### How to complete this task
Pictures excluded, copy every record that follows exactly as it appears.

[Stored data entries]

·····

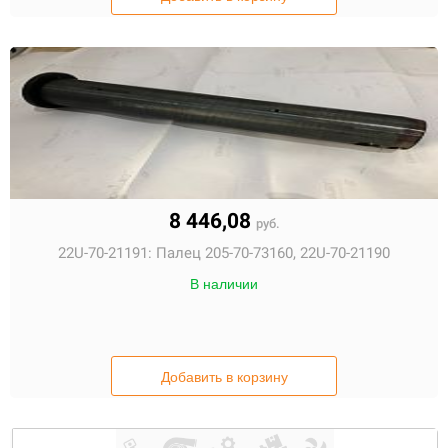
8 446,08
руб.
22U-70-21191:
Палец 205-70-73160, 22U-70-21190
В наличии
Добавить в корзину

·····

### Written solution
8 446,08
руб.
22U-70-21191:
Палец 205-70-73160, 22U-70-21190
В наличии
Добавить в корзину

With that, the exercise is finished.